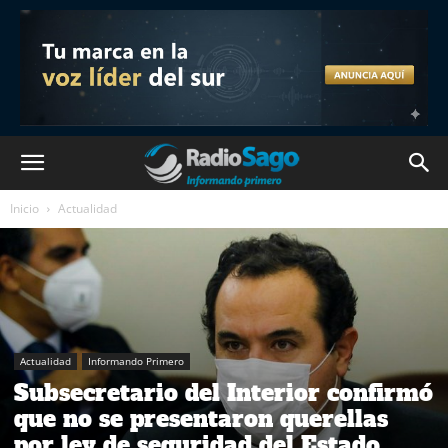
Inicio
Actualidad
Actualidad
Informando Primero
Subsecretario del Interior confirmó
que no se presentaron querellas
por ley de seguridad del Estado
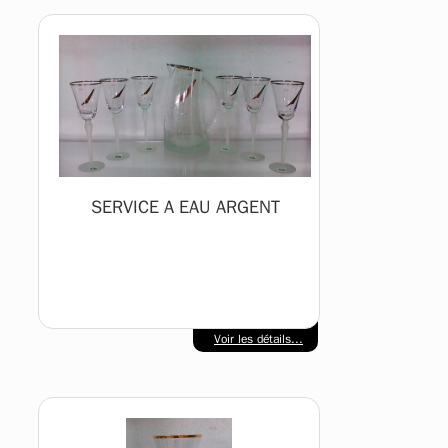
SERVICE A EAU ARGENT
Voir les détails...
• • •
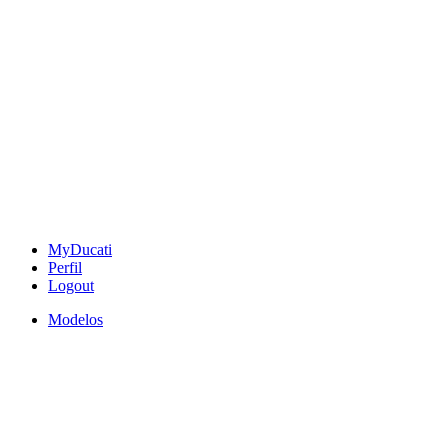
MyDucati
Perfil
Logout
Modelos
• • •
• [AIM OF THE EXERCISE] An exact copy is needed of the stretch above that opens with the line containing "que no se presentaron querellas" and closes with the line containing "Voir les détails..."; the pictures are not part of it.

• [RESPONSE]
que no se presentaron querellas
por ley de seguridad del Estado
SERVICE A EAU ARGENT
Voir les détails...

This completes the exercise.